(Problem statement): Below are some entries. Repeat exactly the lines from the one with "(813) 207-0100" through the one with "First National Bank", and only those.

(Data for this exercise):
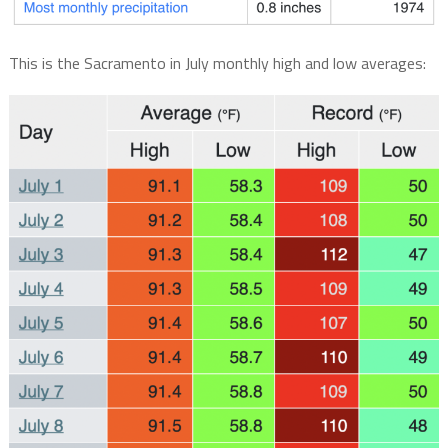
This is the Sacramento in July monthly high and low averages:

--

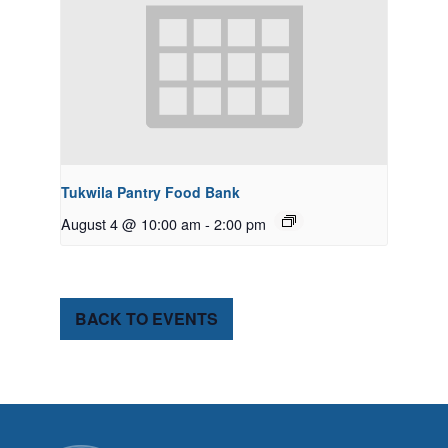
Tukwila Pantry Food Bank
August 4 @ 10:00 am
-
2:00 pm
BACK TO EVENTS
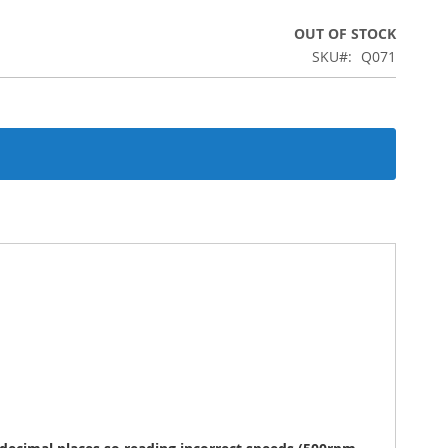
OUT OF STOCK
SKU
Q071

==

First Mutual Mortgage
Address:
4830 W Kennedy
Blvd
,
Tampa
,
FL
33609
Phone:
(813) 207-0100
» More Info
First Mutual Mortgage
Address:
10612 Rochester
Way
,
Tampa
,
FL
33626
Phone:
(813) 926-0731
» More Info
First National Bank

(Written solution):
(813) 207-0100
» More Info
First Mutual Mortgage
Address:
10612 Rochester
Way
,
Tampa
,
FL
33626
Phone:
(813) 926-0731
» More Info
First National Bank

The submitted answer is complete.